**WHAT THE EXERCISE ASKS:**
Count the lines in the records below that contain the word "anciennes", and give that figure alone.

**DATA RECORDS:**
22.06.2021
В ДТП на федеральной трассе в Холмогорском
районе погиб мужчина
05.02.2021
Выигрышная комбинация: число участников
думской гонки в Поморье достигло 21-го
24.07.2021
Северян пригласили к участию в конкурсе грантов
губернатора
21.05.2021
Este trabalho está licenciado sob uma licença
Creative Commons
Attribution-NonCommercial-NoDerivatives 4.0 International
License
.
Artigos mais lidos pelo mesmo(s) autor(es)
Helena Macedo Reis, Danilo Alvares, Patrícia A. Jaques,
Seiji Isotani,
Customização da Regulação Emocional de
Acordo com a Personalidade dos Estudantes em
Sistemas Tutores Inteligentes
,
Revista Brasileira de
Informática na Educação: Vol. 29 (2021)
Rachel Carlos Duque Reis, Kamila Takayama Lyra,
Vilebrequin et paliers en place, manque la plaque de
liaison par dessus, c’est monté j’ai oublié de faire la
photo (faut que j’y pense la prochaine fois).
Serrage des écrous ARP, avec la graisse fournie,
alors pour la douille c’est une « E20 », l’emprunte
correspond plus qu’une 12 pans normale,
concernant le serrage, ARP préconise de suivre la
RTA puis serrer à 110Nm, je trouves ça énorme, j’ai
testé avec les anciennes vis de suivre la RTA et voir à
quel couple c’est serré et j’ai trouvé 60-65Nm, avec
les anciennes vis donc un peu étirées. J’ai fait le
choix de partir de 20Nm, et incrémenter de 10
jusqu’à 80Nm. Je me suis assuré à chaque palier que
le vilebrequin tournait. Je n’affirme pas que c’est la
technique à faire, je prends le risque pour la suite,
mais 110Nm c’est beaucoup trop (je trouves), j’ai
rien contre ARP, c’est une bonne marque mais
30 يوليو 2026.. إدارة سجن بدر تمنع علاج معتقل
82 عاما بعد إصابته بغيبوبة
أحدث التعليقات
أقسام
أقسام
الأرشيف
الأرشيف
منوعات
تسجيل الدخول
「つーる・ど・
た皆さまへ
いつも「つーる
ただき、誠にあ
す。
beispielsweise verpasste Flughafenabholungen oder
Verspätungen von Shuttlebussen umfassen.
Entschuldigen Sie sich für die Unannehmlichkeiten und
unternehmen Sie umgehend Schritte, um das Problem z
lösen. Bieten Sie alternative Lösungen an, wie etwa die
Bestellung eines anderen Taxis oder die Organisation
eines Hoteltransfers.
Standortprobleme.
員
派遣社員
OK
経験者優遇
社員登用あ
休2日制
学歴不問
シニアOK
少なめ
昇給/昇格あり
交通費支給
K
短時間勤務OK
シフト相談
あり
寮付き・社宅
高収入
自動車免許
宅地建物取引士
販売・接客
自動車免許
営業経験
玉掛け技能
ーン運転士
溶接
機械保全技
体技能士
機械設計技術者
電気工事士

**YOUR RESPONSE:**
2